If you thought the Iranian hostage crisis was bad, just wait till Pakistan falls apart
I’m a little concerned about developments in Pakistan. More than a little concerned actually. This is easily the number one spot on the planet where all hell could break out in the near future. And by all hell, I mean a major war, possibly even a nuclear war. Usually when our leaders in Washington make hysterical claims about some grave danger we face overseas, they are exaggerating for their own propaganda purposes. In the case of the unravelling situation in Pakistan, Washington may be misstating the problem and ignoring the role they played in creating it, but there is no doubt it is a problem.
First of all, what’s going on? Well, the Pakistani government has been cutting deals with militants in its border regions. In fact Pakistan has basically ceded control of parts of Pakistan within 100 miles of the capitol to Taliban militants. Oh my. Instability has been spreading throughout Pakistan for a number of reasons. A collapsing economy. Indian meddling. Pakistan was basically forced to join a war against the Taliban that they weren’t enthusiastic about to begin with, and their war effort is falling apart. And there seems to be no doubt that America’s rocket attacks are turning Pakistanis against the USA and their own government in large umbers. This is one of the amazing examples of how war supporters have fatal tunnel vision, they can rant and rave about the rocket attacks Gaza and how even one rocket justifies Israel’s military violence, yet they can’t grasp that firing rockets into Pakistan is going to piss the Pakistanis off in the same way so many Israelis are outraged.
In any event, I digress. Adding to the problem in a huge way are the comments of our leaders in Washington. Both Clinton and General Petraeus have recently lectured the Pakistanis on how they are conducting themselves with their rebellious border provinces. Clinton was particularly harsh, basically accusing the Pakistanis of abdicating to the Taliban. Quick poll, how would Americans react if some foreign leader lectured us and told us we had to do things their way or else? To put it mildly, people would be rushing to American leaders who told the foreign leaders to butt out.
Which leads to the conclusion that Washington is trying to destabilize Pakistan, maybe with hopes of inspiring a military coup. At the very least these comments aren’t helping, and are a propaganda godsend for the Taliban and other such groups. I mean, for seven years now we have been losing ground in this part of the world, while the power and influence of our chosen enemies is increasing. Yet our only response is more troops and more threats and more rocket attacks … the very things that have been destabilizing the region for years?

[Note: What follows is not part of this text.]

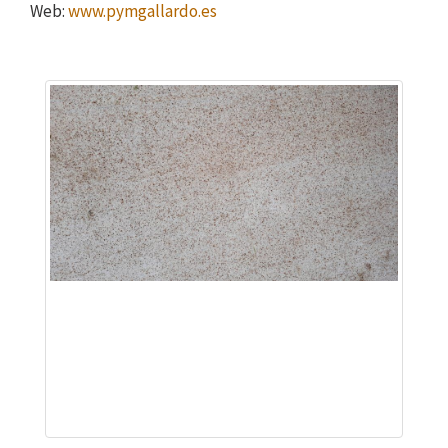
Web:
www.pymgallardo.es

God only knows what is going to happen, but at least the chances of nuclear weapons falling into the hands of the Taliban or the like is small. The Pakistani army retains very tight control of them, they no more want the Taliban to have the bomb than the USA does. And if it seems that an Islamic revolution is sweeping Pakistan, there’s no doubt that the USA /India/Israel would take military attack to destroy the Pakistani nuclear arsenal … very possibly with the support of the Pakistani military. Still, that would only add more fuel to the fire.
In some ways what most disturbs me about this mess is that western thinking on the subject never seems to change. For two centuries now British and then American armies have periodically marched through the region trying to impose our version of secular reality on them, and despite two centuries of bloody failure, we just keep doing the same thing and expecting a different result.
Maybe this will all work out OK. Obama does seem to be a little more inclined to diplomacy than Bush. A little. However, he seems to have the same blind spot as everyone in Washington regarding spending on war, no price is too high. (Well, no price in American dollars and foreign blood.) I don’t see how we can possibly invade and occupy Pakistan, yet we seem determined to forge a course where abject surrender or massive war are our only options. This is not a sound geopolitical strategy.
Maybe I’ll write a post of the ten biggest blunders in the “War on Terror,” that could be fun. Stay safe everyone and have a great weekend.
(The above image is claimed as Public Domain under British copyright law as it was executed prior to 1939. The author is unknown. It’s a nineteenth century painting of the Battle of Maiwand, where in 1880 an Afghan warlord defeated a British army in one of the few victories of an Asian army over a western one in the nineteenth century. Just another example of our endless penchant for pouring European blood on the ground in foreign parts.)